Assignment
In the records below, find each line holding the word "working" and copy it.

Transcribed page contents
----

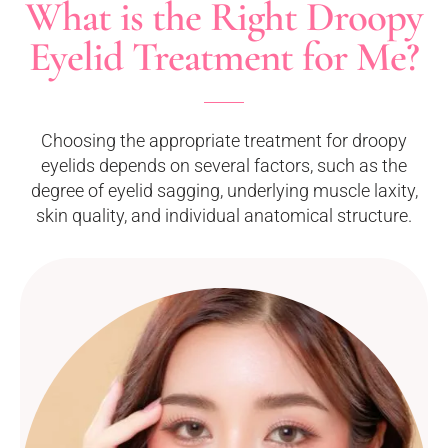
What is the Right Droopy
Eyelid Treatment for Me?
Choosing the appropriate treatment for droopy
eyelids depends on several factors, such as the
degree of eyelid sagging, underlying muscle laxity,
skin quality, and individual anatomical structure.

----

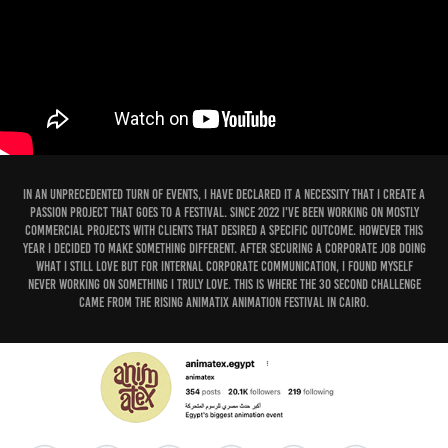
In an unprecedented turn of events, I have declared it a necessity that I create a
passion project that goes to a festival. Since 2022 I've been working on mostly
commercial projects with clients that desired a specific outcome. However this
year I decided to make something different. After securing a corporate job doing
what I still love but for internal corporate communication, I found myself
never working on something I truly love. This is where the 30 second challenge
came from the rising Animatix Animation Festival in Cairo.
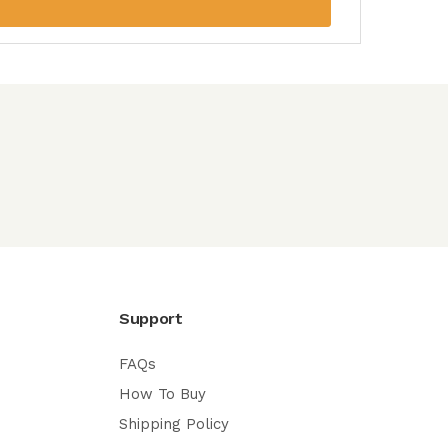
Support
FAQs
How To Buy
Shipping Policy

----

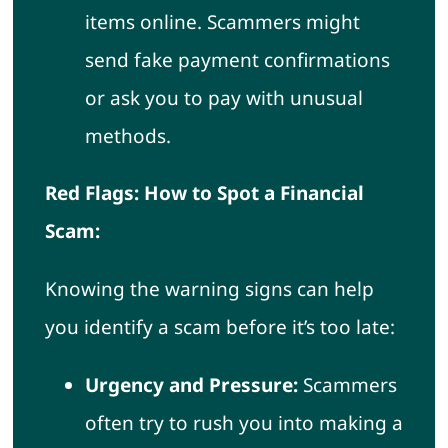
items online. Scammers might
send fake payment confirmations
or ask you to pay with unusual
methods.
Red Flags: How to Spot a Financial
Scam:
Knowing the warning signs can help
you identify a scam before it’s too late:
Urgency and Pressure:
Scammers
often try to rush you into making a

----

Exercise output
passion project that goes to a festival. Since 2022 I've been working on mostly
never working on something I truly love. This is where the 30 second challenge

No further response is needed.